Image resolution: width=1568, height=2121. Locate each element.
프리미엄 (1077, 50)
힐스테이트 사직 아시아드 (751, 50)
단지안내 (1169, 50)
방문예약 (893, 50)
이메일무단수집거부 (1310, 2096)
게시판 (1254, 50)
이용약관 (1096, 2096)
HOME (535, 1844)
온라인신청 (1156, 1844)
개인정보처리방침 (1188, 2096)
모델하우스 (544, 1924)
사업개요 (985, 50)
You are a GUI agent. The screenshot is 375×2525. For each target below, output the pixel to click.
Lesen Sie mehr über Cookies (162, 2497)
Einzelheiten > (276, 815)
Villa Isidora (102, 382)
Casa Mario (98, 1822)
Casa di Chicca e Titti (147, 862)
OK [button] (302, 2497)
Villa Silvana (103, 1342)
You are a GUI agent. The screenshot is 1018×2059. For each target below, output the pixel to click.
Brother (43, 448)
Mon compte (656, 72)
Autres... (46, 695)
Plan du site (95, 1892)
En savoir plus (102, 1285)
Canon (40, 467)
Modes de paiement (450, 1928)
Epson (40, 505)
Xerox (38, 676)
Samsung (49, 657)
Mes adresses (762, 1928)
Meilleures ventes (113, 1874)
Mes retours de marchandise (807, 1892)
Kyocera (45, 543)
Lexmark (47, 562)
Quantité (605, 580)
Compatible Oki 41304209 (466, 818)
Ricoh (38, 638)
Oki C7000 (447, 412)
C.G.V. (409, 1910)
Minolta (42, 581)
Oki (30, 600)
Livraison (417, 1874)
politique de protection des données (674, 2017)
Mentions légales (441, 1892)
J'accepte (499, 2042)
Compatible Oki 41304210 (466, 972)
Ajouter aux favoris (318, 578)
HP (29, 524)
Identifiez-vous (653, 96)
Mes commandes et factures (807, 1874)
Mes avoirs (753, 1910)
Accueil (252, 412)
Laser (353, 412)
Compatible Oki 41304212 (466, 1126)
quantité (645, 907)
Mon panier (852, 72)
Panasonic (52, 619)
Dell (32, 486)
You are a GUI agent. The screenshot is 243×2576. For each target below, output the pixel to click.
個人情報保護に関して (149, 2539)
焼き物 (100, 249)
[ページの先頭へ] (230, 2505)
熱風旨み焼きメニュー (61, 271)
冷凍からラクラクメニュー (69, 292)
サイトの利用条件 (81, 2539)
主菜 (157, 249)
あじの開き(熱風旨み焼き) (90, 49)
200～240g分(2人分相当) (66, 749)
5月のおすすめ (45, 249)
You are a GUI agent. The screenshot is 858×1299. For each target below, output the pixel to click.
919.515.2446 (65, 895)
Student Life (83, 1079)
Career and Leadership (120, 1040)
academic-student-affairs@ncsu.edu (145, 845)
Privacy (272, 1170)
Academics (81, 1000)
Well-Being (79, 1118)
○ ○ ○ ○ ○
WHAT IS BEING ASKED —
Would you copy out each record precisely as it stands?

ANSWER TO THIS EXERCISE —
Image resolution: width=1568, height=2121. Locate each element.
프리미엄 (1077, 50)
힐스테이트 사직 아시아드 (751, 50)
단지안내 (1169, 50)
방문예약 (893, 50)
이메일무단수집거부 (1310, 2096)
게시판 (1254, 50)
이용약관 (1096, 2096)
HOME (535, 1844)
온라인신청 (1156, 1844)
개인정보처리방침 (1188, 2096)
모델하우스 (544, 1924)
사업개요 (985, 50)
You are a GUI agent. The screenshot is 375×2525. For each target below, output the pixel to click.
Lesen Sie mehr über Cookies (162, 2497)
Einzelheiten > (276, 815)
Villa Isidora (102, 382)
Casa Mario (98, 1822)
Casa di Chicca e Titti (147, 862)
OK [button] (302, 2497)
Villa Silvana (103, 1342)
You are a GUI agent. The screenshot is 1018×2059. For each target below, output the pixel to click.
Brother (43, 448)
Mon compte (656, 72)
Autres... (46, 695)
Plan du site (95, 1892)
En savoir plus (102, 1285)
Canon (40, 467)
Modes de paiement (450, 1928)
Epson (40, 505)
Xerox (38, 676)
Samsung (49, 657)
Mes adresses (762, 1928)
Meilleures ventes (113, 1874)
Mes retours de marchandise (807, 1892)
Kyocera (45, 543)
Lexmark (47, 562)
Quantité (605, 580)
Compatible Oki 41304209 (466, 818)
Ricoh (38, 638)
Oki C7000 (447, 412)
C.G.V. (409, 1910)
Minolta (42, 581)
Oki (30, 600)
Livraison (417, 1874)
politique de protection des données (674, 2017)
Mentions légales (441, 1892)
J'accepte (499, 2042)
Compatible Oki 41304210 (466, 972)
Ajouter aux favoris (318, 578)
HP (29, 524)
Identifiez-vous (653, 96)
Mes commandes et factures (807, 1874)
Mes avoirs (753, 1910)
Accueil (252, 412)
Laser (353, 412)
Compatible Oki 41304212 (466, 1126)
quantité (645, 907)
Mon panier (852, 72)
Panasonic (52, 619)
Dell (32, 486)
You are a GUI agent. The screenshot is 243×2576. For each target below, output the pixel to click.
個人情報保護に関して (149, 2539)
焼き物 (100, 249)
[ページの先頭へ] (230, 2505)
熱風旨み焼きメニュー (61, 271)
冷凍からラクラクメニュー (69, 292)
サイトの利用条件 (81, 2539)
主菜 (157, 249)
あじの開き(熱風旨み焼き) (90, 49)
200～240g分(2人分相当) (66, 749)
5月のおすすめ (45, 249)
You are a GUI agent. The screenshot is 858×1299. For each target below, output the pixel to click.
919.515.2446 (65, 895)
Student Life (83, 1079)
Career and Leadership (120, 1040)
academic-student-affairs@ncsu.edu (145, 845)
Privacy (272, 1170)
Academics (81, 1000)
Well-Being (79, 1118)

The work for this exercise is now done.